Task directions
What you give back should be exactly the opening lines of the data, ending with the line that contains "Calamita Farfalla Satinata" and including it.

☆ ☆ ☆ ☆ ☆ ☆ ☆

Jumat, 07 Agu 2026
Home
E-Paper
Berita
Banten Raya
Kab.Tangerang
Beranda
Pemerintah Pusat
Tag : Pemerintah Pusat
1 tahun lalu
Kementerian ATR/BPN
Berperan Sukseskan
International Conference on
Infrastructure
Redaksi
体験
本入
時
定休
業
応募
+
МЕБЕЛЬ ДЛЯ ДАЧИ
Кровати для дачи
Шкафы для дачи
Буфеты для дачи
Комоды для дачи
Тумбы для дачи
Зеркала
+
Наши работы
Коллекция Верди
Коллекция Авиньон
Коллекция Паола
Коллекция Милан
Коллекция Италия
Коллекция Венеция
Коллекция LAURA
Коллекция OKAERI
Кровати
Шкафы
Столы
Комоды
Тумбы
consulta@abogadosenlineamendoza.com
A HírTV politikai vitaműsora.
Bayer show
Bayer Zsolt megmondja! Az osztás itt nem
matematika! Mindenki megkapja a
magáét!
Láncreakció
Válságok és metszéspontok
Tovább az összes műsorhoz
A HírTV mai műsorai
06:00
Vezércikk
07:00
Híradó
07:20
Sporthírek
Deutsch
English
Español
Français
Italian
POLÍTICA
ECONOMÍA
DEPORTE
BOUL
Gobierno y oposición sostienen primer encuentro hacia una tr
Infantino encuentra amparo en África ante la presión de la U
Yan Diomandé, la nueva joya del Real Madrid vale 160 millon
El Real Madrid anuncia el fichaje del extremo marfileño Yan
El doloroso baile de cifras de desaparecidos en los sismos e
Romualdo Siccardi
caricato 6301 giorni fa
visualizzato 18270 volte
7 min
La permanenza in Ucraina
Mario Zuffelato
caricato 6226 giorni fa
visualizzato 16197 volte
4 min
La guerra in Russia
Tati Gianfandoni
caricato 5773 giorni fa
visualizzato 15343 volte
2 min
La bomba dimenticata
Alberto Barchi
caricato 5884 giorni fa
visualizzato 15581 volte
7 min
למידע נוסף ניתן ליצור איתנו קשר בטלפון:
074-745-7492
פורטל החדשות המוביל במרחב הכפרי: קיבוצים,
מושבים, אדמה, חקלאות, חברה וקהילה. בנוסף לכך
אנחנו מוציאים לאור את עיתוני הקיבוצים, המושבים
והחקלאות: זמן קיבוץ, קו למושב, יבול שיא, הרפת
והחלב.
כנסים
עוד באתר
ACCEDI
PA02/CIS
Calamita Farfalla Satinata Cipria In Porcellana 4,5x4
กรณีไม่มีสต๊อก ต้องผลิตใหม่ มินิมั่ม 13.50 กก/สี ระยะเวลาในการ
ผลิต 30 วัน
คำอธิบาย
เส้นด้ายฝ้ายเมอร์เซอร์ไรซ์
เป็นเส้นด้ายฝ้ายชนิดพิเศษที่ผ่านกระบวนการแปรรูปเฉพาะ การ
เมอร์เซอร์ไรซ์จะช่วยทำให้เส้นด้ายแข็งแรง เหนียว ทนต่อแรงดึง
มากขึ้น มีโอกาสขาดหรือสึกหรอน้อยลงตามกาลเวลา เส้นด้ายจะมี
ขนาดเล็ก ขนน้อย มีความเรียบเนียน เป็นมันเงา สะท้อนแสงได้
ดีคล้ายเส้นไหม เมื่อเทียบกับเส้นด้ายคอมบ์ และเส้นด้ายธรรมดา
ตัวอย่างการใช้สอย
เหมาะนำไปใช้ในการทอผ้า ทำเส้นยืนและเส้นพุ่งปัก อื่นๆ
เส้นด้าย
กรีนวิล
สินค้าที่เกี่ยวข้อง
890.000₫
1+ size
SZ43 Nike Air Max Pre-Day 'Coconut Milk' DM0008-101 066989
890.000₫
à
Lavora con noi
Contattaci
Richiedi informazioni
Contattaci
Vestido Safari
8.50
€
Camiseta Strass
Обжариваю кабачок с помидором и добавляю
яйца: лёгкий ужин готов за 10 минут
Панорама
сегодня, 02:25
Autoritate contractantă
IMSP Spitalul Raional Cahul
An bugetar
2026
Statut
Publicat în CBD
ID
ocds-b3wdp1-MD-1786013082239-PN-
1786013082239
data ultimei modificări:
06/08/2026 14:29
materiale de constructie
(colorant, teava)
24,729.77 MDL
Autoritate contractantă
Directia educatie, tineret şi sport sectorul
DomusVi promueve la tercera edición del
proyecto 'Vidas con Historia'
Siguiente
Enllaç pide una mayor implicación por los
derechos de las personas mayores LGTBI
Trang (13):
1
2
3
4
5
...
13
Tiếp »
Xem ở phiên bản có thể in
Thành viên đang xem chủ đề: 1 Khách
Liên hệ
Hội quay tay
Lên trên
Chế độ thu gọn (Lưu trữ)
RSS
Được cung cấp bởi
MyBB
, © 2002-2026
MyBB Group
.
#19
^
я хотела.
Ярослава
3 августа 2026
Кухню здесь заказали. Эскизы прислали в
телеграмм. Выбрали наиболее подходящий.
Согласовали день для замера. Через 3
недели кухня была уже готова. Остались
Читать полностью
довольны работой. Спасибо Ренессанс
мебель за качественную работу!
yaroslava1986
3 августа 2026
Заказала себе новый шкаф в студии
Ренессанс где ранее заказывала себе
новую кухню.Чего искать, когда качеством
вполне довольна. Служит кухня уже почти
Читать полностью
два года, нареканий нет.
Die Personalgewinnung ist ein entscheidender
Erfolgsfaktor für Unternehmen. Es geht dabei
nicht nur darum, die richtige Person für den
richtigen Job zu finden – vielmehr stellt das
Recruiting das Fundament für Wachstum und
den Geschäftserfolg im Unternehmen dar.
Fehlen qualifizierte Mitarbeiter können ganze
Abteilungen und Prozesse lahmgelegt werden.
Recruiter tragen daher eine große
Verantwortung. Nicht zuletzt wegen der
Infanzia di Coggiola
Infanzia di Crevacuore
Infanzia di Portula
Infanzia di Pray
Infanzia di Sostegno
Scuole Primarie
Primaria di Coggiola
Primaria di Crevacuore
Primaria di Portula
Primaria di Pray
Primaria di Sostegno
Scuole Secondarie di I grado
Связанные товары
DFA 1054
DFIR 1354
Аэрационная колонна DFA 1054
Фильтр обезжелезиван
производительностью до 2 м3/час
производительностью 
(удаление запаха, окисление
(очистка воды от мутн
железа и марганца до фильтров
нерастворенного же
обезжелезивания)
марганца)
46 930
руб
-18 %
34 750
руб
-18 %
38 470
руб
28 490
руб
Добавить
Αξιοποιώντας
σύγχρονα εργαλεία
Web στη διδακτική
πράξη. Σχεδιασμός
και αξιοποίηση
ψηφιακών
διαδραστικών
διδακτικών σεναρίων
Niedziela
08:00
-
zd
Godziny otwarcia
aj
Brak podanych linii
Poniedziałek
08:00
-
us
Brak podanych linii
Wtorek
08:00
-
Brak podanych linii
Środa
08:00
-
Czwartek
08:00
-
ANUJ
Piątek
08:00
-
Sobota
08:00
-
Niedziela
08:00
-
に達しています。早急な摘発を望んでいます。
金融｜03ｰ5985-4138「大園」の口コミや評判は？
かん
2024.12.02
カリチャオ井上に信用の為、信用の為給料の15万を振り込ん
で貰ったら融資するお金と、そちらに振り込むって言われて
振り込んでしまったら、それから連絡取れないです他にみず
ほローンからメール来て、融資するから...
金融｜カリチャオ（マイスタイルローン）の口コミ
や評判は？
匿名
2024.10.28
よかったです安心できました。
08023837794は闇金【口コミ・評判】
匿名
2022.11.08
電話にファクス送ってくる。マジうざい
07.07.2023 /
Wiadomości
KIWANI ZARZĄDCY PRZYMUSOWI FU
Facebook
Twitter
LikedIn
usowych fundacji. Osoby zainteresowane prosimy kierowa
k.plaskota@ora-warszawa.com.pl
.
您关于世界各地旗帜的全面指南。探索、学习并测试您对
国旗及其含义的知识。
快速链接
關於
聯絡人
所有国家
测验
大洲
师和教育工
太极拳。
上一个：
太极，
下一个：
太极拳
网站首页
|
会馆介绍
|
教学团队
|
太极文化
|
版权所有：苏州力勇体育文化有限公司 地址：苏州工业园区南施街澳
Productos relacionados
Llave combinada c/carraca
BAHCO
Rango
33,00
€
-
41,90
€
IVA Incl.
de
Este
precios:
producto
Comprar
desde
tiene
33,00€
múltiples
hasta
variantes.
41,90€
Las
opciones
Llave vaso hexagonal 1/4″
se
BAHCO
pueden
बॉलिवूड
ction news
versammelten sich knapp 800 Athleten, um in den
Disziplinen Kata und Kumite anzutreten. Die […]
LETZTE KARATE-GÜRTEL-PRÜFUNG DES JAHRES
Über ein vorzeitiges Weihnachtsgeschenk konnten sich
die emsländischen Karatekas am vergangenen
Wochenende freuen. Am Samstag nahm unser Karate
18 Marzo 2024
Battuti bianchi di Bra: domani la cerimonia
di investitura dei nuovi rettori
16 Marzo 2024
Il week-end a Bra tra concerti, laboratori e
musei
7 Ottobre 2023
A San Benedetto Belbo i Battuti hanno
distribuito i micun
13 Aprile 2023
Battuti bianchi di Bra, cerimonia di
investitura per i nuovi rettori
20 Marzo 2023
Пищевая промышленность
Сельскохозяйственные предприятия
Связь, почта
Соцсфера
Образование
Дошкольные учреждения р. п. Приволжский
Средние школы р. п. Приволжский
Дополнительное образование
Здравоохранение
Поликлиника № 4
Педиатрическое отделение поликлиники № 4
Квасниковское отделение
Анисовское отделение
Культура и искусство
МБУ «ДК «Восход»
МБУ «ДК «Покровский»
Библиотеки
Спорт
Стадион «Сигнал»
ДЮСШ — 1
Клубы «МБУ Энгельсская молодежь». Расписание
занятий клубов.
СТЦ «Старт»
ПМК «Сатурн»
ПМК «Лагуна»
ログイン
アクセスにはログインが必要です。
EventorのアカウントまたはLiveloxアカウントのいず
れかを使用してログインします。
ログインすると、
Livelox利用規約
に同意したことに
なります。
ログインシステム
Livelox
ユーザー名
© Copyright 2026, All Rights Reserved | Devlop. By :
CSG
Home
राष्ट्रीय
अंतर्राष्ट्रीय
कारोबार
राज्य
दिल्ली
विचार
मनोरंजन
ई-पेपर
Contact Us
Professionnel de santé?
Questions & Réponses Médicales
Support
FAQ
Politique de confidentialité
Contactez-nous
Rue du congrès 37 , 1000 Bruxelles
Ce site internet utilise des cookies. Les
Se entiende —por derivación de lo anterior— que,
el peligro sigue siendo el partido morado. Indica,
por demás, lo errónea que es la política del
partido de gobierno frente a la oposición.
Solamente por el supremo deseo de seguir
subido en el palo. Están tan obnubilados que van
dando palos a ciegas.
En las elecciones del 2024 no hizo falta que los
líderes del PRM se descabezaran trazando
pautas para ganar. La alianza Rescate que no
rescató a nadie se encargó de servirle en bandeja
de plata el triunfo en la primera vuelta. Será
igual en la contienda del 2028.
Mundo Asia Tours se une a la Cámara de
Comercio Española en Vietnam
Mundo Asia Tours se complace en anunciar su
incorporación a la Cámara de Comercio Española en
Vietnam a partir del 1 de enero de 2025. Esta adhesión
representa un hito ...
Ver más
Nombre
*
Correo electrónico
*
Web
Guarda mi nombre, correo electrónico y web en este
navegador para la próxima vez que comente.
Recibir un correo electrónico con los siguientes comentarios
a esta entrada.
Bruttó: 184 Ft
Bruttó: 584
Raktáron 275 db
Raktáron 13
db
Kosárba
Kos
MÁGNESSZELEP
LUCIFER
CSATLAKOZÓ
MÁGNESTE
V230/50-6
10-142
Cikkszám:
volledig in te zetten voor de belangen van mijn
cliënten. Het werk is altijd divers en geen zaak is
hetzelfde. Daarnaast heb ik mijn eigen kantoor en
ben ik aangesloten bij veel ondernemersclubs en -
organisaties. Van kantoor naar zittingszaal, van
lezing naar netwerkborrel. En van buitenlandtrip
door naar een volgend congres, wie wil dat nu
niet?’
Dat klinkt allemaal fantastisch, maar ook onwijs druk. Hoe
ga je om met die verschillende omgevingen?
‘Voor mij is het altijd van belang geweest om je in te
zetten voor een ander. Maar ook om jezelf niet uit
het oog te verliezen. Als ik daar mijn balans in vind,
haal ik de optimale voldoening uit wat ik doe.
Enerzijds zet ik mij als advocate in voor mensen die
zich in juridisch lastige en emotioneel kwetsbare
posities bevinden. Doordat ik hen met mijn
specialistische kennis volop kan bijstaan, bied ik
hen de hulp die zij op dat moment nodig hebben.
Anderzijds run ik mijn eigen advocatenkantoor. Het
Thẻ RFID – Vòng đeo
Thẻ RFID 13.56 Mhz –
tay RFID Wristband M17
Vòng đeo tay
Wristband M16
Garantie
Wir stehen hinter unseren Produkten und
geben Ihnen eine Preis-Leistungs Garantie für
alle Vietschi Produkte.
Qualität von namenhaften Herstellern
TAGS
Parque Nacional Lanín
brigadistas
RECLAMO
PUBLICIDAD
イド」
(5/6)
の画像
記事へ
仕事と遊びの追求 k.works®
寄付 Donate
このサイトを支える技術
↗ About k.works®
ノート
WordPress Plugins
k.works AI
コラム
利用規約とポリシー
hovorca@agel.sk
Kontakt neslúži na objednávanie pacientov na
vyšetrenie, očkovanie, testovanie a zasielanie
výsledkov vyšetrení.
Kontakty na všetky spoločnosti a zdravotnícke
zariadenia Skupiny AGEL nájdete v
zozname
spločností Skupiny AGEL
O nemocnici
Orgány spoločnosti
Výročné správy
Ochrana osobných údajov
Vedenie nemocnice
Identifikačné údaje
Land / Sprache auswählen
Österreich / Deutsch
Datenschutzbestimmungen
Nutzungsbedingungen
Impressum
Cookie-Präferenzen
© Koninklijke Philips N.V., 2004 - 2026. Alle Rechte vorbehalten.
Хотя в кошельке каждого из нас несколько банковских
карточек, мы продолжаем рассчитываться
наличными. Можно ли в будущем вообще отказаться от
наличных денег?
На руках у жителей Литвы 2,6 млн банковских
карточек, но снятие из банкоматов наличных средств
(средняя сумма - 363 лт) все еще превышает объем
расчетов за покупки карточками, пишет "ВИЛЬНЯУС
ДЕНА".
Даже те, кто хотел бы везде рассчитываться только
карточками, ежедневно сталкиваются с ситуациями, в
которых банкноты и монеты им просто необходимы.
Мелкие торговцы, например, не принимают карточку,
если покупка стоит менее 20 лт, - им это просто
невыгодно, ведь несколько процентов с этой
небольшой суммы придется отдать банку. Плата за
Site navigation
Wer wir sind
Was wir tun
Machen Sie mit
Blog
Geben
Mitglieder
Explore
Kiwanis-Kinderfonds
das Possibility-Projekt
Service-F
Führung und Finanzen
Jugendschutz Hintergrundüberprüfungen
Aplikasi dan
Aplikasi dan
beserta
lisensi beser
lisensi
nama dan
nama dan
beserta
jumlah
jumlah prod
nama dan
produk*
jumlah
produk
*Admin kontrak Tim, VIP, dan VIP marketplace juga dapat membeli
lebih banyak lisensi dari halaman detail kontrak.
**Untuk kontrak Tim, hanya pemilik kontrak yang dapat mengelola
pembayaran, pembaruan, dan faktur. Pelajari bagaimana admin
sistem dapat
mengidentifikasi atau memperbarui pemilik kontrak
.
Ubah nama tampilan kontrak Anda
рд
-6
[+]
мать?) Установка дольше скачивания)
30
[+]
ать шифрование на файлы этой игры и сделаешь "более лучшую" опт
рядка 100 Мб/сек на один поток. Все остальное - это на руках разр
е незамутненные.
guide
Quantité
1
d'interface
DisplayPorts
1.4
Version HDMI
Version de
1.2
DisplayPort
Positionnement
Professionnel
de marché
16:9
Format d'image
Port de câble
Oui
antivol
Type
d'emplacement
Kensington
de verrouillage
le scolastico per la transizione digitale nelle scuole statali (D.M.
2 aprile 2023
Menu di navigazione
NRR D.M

☆ ☆ ☆ ☆ ☆ ☆ ☆

Answer below
Jumat, 07 Agu 2026
Home
E-Paper
Berita
Banten Raya
Kab.Tangerang
Beranda
Pemerintah Pusat
Tag : Pemerintah Pusat
1 tahun lalu
Kementerian ATR/BPN
Berperan Sukseskan
International Conference on
Infrastructure
Redaksi
体験
本入
時
定休
業
応募
+
МЕБЕЛЬ ДЛЯ ДАЧИ
Кровати для дачи
Шкафы для дачи
Буфеты для дачи
Комоды для дачи
Тумбы для дачи
Зеркала
+
Наши работы
Коллекция Верди
Коллекция Авиньон
Коллекция Паола
Коллекция Милан
Коллекция Италия
Коллекция Венеция
Коллекция LAURA
Коллекция OKAERI
Кровати
Шкафы
Столы
Комоды
Тумбы
consulta@abogadosenlineamendoza.com
A HírTV politikai vitaműsora.
Bayer show
Bayer Zsolt megmondja! Az osztás itt nem
matematika! Mindenki megkapja a
magáét!
Láncreakció
Válságok és metszéspontok
Tovább az összes műsorhoz
A HírTV mai műsorai
06:00
Vezércikk
07:00
Híradó
07:20
Sporthírek
Deutsch
English
Español
Français
Italian
POLÍTICA
ECONOMÍA
DEPORTE
BOUL
Gobierno y oposición sostienen primer encuentro hacia una tr
Infantino encuentra amparo en África ante la presión de la U
Yan Diomandé, la nueva joya del Real Madrid vale 160 millon
El Real Madrid anuncia el fichaje del extremo marfileño Yan
El doloroso baile de cifras de desaparecidos en los sismos e
Romualdo Siccardi
caricato 6301 giorni fa
visualizzato 18270 volte
7 min
La permanenza in Ucraina
Mario Zuffelato
caricato 6226 giorni fa
visualizzato 16197 volte
4 min
La guerra in Russia
Tati Gianfandoni
caricato 5773 giorni fa
visualizzato 15343 volte
2 min
La bomba dimenticata
Alberto Barchi
caricato 5884 giorni fa
visualizzato 15581 volte
7 min
למידע נוסף ניתן ליצור איתנו קשר בטלפון:
074-745-7492
פורטל החדשות המוביל במרחב הכפרי: קיבוצים,
מושבים, אדמה, חקלאות, חברה וקהילה. בנוסף לכך
אנחנו מוציאים לאור את עיתוני הקיבוצים, המושבים
והחקלאות: זמן קיבוץ, קו למושב, יבול שיא, הרפת
והחלב.
כנסים
עוד באתר
ACCEDI
PA02/CIS
Calamita Farfalla Satinata Cipria In Porcellana 4,5x4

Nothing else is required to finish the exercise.